The invention of the steam engine is usually ascribed to British engineers of the 17th and 18th centuries. James Watt (d. 1819) is best known for inventing an especially efficient type of the engine in 1786, which was applied first to trains and then in the early 19th century to ships. It is much less known that the engine was invented in the 1st century AD by Greek engineers of Alexandria, more than 1,500 years before Watt. The British Library holds a remarkable collection of Greek manuscripts that describe and illustrate these early steam engines in great detail.

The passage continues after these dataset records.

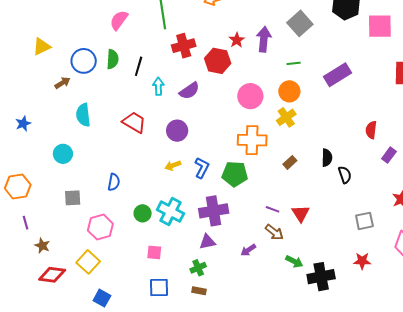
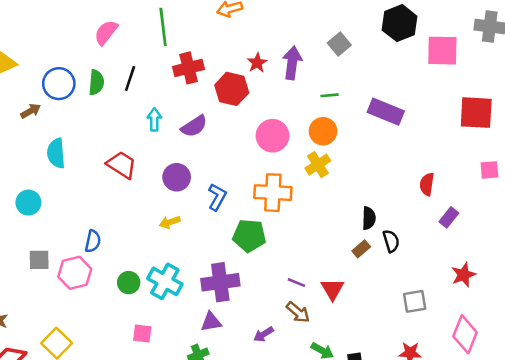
gray square: (300, 23) -> (339, 44), size x0.7
black line: (139, 66) -> (130, 79), moved
purple rectangle: (337, 75) -> (386, 112), turned 52
brown rectangle: (290, 162) -> (361, 249), moved
blue L-shape: (202, 168) -> (217, 197), moved
pink hexagon: (100, 227) -> (75, 273), moved

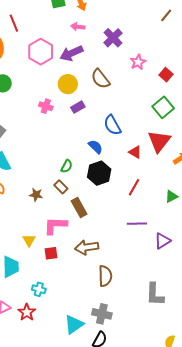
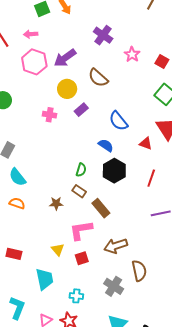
pink arrow: (78, 27) -> (31, 34), moved
gray cross: (102, 314) -> (114, 286), moved, turned 30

More information can be found in Ian Ruffell's article, Greek mechanical texts.
The most important authority in mechanics from Antiquity was Hero of Alexandria, who lived in the 1st century AD. Relying on the work of earlier scientists, Hero compiled a number of treatises on mechanics, physics and war machinery, which were often richly illustrated.
The title-page of a copy of Hero’s Pneumatics (Italy, 16th century): Burney MS 81, f. 14r (detail)
One of Hero's works, entitled Pneumatics after the Greek word (pneuma) for air and gases, contains descriptions of a number of machines and automata that made use of gases and steam in various ways. One of these was a construction that fulfilled exactly how a steam engine should convert steam pressure to rotational force. Fortunately, the manuscripts contain illustrations of the machine Heron described, so we have a reliable image of what this Greek scientist may have had in mind.
Hero’s steam engine from his Pneumatics (Italy, 16th century): Harley MS 5589, f. 12v (detail)
Hero’s device was very simple. It consisted of a cauldron under which a fire was ignited. The cauldron contained water and was covered by a lid with two bent tubes (marked ξ and μ on the illustration) connecting to a ball (λ), which had two nozzles (θ and κ) pointing in opposite directions. Once heated underneath, the steam went through the pipes into the hollow ball and exited through the two nozzles in opposite directions, resulting in a rotational movement of the ball in order to achieve a steady speed. Hero’s description was so accurate that it has been possible today to recreate a fully operational version.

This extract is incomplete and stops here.